Main Research Findings
1) Administration of ASP2905 was shown to alleviate the majority of both positive and negative symptoms of schizophrenia and the related cognitive impairments.

2) ASP2905 is found to be an effective selective inhibitor of KCNH3 that has the potential for treating disorders related to the regulation of neurotransmitters, dopamine and acetylcholine, that assist with various aspects of cognitive functioning.

 

Selected Data

1) The research team of Takahashi et al examined the antipsychotic profile of ASP2905 in animal models of schizophrenia, as well as its potential to treat cognitive dysfunctioning and symptoms related to the disorder. For the purpose of this experiment 4-5 weeks old male ddY mice were used to investigate locomotion, while 3 week old ddY mice were used to assess chronic phencyclidine hydrochloride-forced swimming test (PSP-FST). ASP2905 was synthesized and suspended in 0.5 % methylcellulose while both methamphetamine hydrochloride and phencyclidine hydrochloride (PCP) were dissolved in saline. ASP2905 was administered in doses of 10 ml/kg to the mice and 1 ml/kg of the rats, while PCP was administered using an osmotic minipump that infused 15 ml/kg of the compound on postnatal days 7, 9, and 11. The animals were maintained under standard laboratory conditions and allowed to acclimatize to the laboratory for 1 hour before each experiment initiated [1].

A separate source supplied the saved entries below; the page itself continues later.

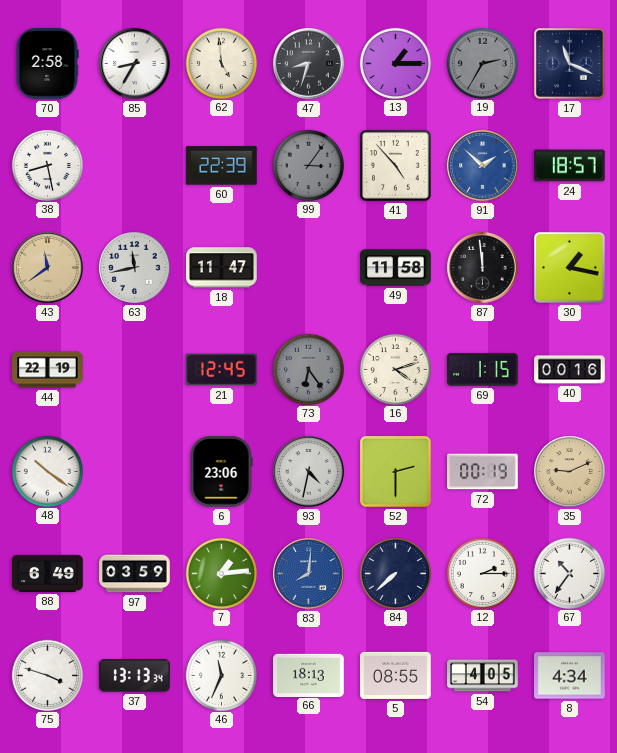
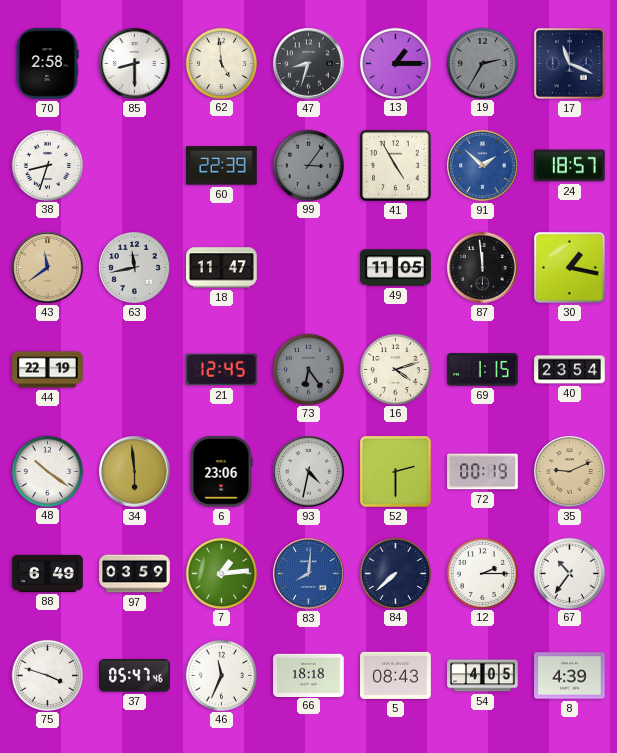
85: 8:35 -> 8:30
38: 8:28 -> 8:33
41: 4:53 -> 4:55
49: 11:58 -> 11:05
40: 00:16 -> 23:54
34: none -> 5:59
37: 13:13 -> 05:47
66: 18:13 -> 18:18
5: 08:55 -> 08:43
8: 4:34 -> 4:39
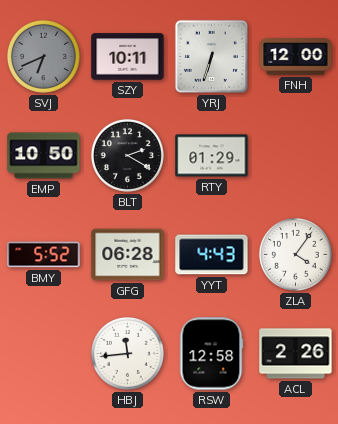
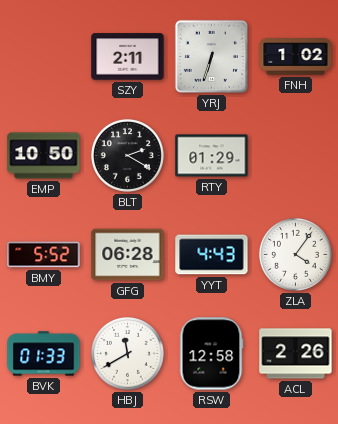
SVJ: 6:41 -> none
SZY: 10:11 -> 2:11
FNH: 12:00 -> 1:02
BVK: none -> 01:33
HBJ: 11:44 -> 11:40
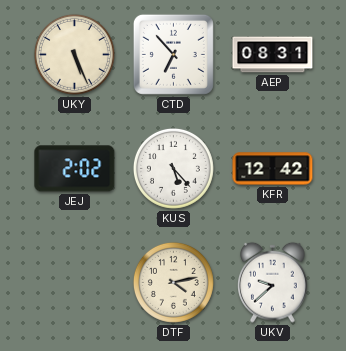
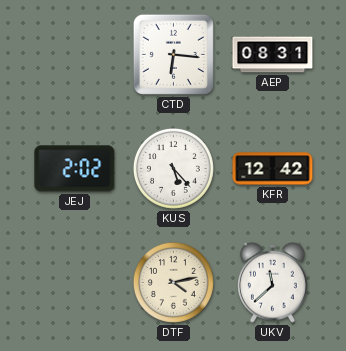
UKY: 5:26 -> none
CTD: 6:53 -> 6:16
UKV: 9:38 -> 11:38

Several cognition trials were conducted in order to assess the effect of the drugs on symptoms of schizophrenia. First was the chronic PCP-FST test that began by dividing the mice into two different groups according to their recorded mobility time during a pre-swimming trial. The pre-swimming trial included placing the mice in an experiment room to acclimatize 1 hour prior to the study, followed by placing the mice in a cylindrical pool with a diameter of 14 cm and a depth of 13 cm. The mice were allowed to swim around while their activity was measured for 3 minutes. Two days after the pre-swimming trial the mice were anesthetized with pentobarbital and received subcutaneous implants of osmotic minipumps. These mice were further split into 4 groups based on their mobility time in the pre-swimming trial and the measured body weight on the day of the test [1].

The following cognitive test that was performed was the neonatal PCP-water-finding-task (WFT). 101 mice were utilized in this portion of the study and divided into 7 groups according to body weight prior to the training trial. 18 mice were excluded from the training trail including those assigned to the vehicle-saline-treated untrained group and the vehicle-PCP-treated untrained group. An open field apparatus measuring 30 cm x 50 cm and 15 cm high was used for the water finding test; a 10 cm x 10 cm x 10 cm alcove was placed in the middle of one wall, as well as a drinking tube with its tip suspended 5.5 cm and 8 cm above the floor for the training trial and test trial, respectively [1].

On the first day of the training trial the proper dose of ASP2905 or clozapine was orally administered and the mice were returned to the cages. After 60 minutes the animals were placed in the apparatus and allowed to explore for 3 minutes. Over the 3 minute training trial the researcher recorded the subjects’ latency to move, ambulation measured by line crossing, the number of water-tube touched, and the time it took to enter the alcove and make contact with the water tube.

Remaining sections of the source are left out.